Flip the machine around and you'll see a plethora of ports. It has all your standard nodes: ethernet, HDMI out, power, S/PDIF (commonly used for optical audio), dual USB 3.0 ports and an IR out. Additionally, there are two proprietary ports, one for hooking in the Kinect, and an HDMI-in, which is how you feed the Xbox One your cable or satellite signal. There's also a third USB 3.0 port found on the system's right side.
The HDMI-in can function as a passthrough and let any old HDMI signal in. There is a slight input delay though, which puts the kibosh on dreams of playing PS4 or Wii U games through the Xbox One.
You can't talk Xbox One without bringing up the new Kinect.

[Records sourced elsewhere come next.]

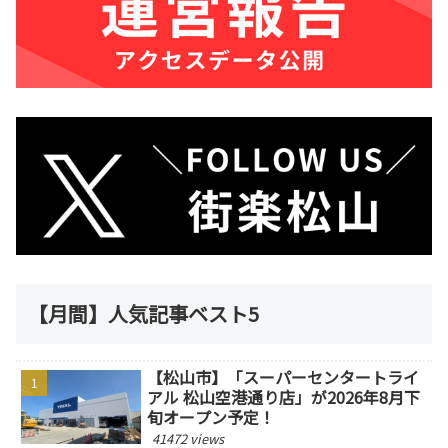
【月間】人気記事ベスト5
【松山市】「スーパーセンタートライ
アル 松山空港通り店」が2026年8月下
旬オープン予定！
41472 views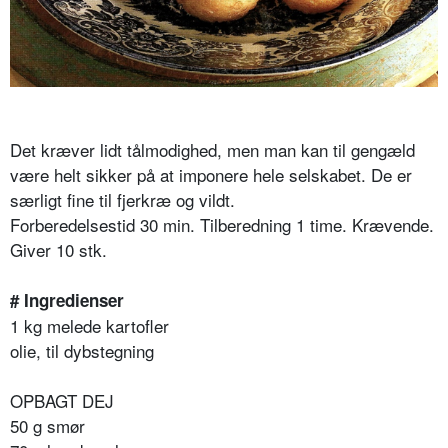
Det kræver lidt tålmodighed, men man kan til gengæld
være helt sikker på at imponere hele selskabet. De er
særligt fine til fjerkræ og vildt.
Forberedelsestid 30 min. Tilberedning 1 time. Krævende.
Giver 10 stk.
# Ingredienser
1 kg melede kartofler
olie, til dybstegning
OPBAGT DEJ
50 g smør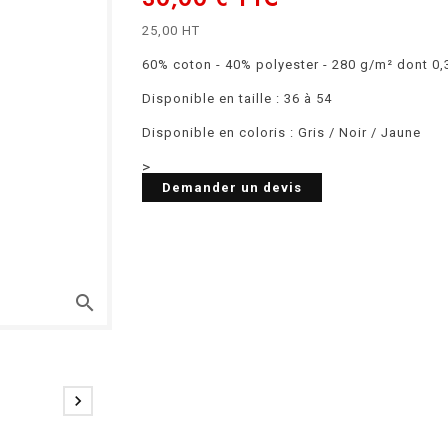
25,00 HT
60% coton - 40% polyester - 280 g/m² dont 0,
Disponible en taille : 36 à 54
Disponible en coloris : Gris / Noir / Jaune
>
Demander un devis
search
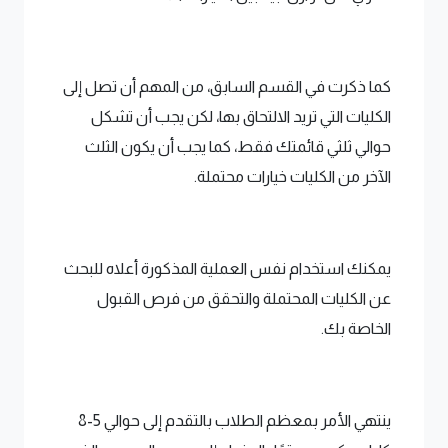
كما ذكرت في القسم السابق، من المهم أن تصل إلى
الكليات التي تريد الالتحاق بها، لكن يجب أن تشكل
حوالي ثلثي قائمتك فقط، كما يجب أن يكون الثلث
الآخر من الكليات خيارات محتملة.
يمكنك استخدام نفس العملية المذكورة أعلاه للبحث
عن الكليات المحتملة والتحقق من فرص القبول
الخاصة بك.
ينتهي الأمر بمعظم الطلاب بالتقدم إلى حوالي 5-8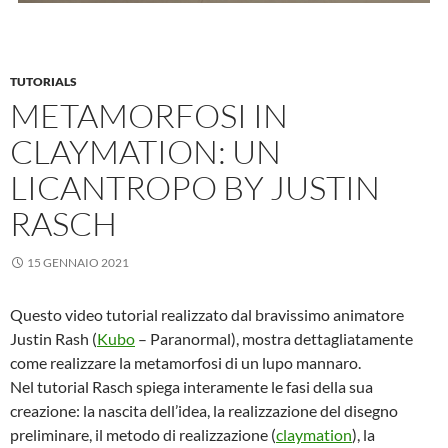
TUTORIALS
METAMORFOSI IN
CLAYMATION: UN
LICANTROPO BY JUSTIN
RASCH
15 GENNAIO 2021
Questo video tutorial realizzato dal bravissimo animatore
Justin Rash (
Kubo
– Paranormal), mostra dettagliatamente
come realizzare la metamorfosi di un lupo mannaro.
Nel tutorial Rasch spiega interamente le fasi della sua
creazione: la nascita dell’idea, la realizzazione del disegno
preliminare, il metodo di realizzazione (
claymation
), la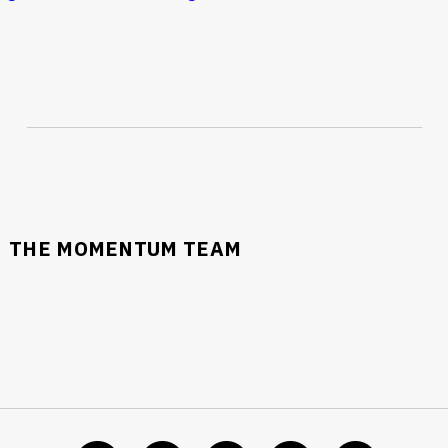
THE MOMENTUM TEAM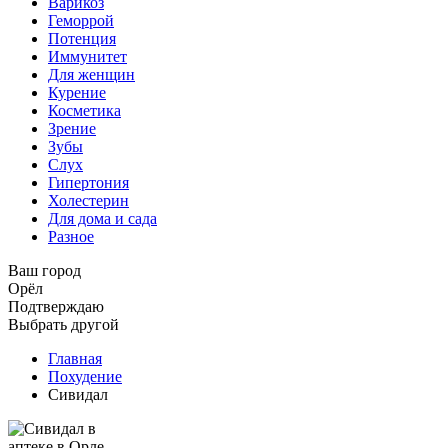
Варикоз
Геморрой
Потенция
Иммунитет
Для женщин
Курение
Косметика
Зрение
Зубы
Слух
Гипертония
Холестерин
Для дома и сада
Разное
Ваш город
Орёл
Подтверждаю
Выбрать другой
Главная
Похудение
Сивидал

The first thing you'll notice out of box is that the new Kinect is a whole lot bigger than its predecessor. It's also designed to sit in front of your TV, rather than perched on top of the screen like the PlayStation Camera. It's too big and, presumably, delicate for that.
Just like the system itself, it has a white light up logo on its right side. Dull red lights from its IR blaster intermittently glow when it's active.
The underside of the Kinect has rubber feet that provide a firm grip. It's not going to fall off your entertainment center any time soon. It can also tilt up and down, with enough range of motion that there shouldn't be any trouble finding the right angle for your living room.
As of June 9, however, the Kinect is an optional peripheral rather than a mandatory pack-in. Buying an Xbox One without a Kinect not only saves you $100 off the sticker price, but also frees up an extra 10% of processing power in certain games that was reserved for image processing.
Opting out of the Kinect experience, however, may hurt the next-gen reputation of the system.
Taking away that or keeping it away from the cable box makes the Xbox One feel more like an Xbox 360 2.0 rather than the future of gaming.